Carnahan, 40, was adopted as an infant from South Korea by a Minnesota couple who raised her in Maple Grove. Her career in marketing transversed answering fanmail for the Florida Marlins to general management for McDonald’s, General Mills, Ecolab, and Swarovski, and she now juggles three upscale boutiques.

This past November, she ran as a Republican candidate for the state senate in a strongly DFL district comprising downtown and North Minneapolis.

Carnahan knew she couldn't win, and didn't: DFL Sen. Bobby Joe Champion was comfortably reelected, Carnahan gathering only 22 percent of the vote. But the Republican ran as though victory were always possible, she says, with her team knocking on more than 10,000 doors. She got 1,800 more votes than the last Republican to run for that seat, and outperformed Donald Trump by 56 percent.

The point was to move the needle, learn how to manage a campaign, and gain exposure to voters and within the party. One of those opportunities is opening up soon. Keith Downey's decision to step down as chairman of the Republican Party of Minnesota leaves a leadership vaccuum at the top of the state party. Carnahan is running to succeed him in a party election on April 29.

Carnahan says she’s perfect for the top job because the party’s brand could use a facelift, and she’s not the typical 50-year-old white man who’s usually at the helm.

“I think the perception that’s been created is not the reality of the Republican Party. The Republican Party is not a racist, close-minded, bigoted, anti-woman party,” she says. “I think I could help my party start to break down some of the negative perceptions that people may have, start to make inroads into different groups, whether it be minority groups or people that consider themselves more socially moderate, fiscally conservative.”

There are some who believe she’s getting ahead of herself, trying to cash in too early. In talking to other party members, from the grassroots level to leadership, Carnahan says she’s heard she’s too new to the game, and should wait her turn. She's been encouraged to join the board of the Minnesota Federation of Republican Women for a few years before the party would be open to her. Maybe she'd be ripe for stardom by the time she’s 50 or 60.

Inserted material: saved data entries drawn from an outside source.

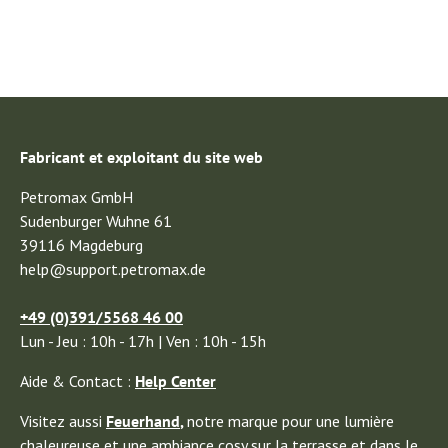
Fabricant et exploitant du site web
Petromax GmbH
Sudenburger Wuhne 61
39116 Magdeburg
help@support.petromax.de
+49 (0)391/5568 46 00
Lun - Jeu : 10h - 17h | Ven : 10h - 15h
Aide & Contact :
Help Center
Visitez aussi
Feuerhand
,
notre marque pour une lumière
chaleureuse et une ambiance cosy sur la terrasse et dans le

Other candidates have better name recognition. There’s Rick Rice, National Republican Committeeman who was just put in charge of the state party's finances, and Chris Fields, MN GOP deputy chair, who is African American and a retired Marine. Both have more experience than Carnahan.

She has no delusions about her chances. But still, it’s irked her to hear other Republicans try to tell her when she would be ready.

“My feedback to all of them is, the reason I’m a Republican is because we don’t believe in telling people when they can achieve something,” Carnahan says. “We always say Democrats are the ones who are trying to hold people back from realizing their potential. Now, if people don’t elect me, that’s fine. But I don’t think I should be told I can’t even try.”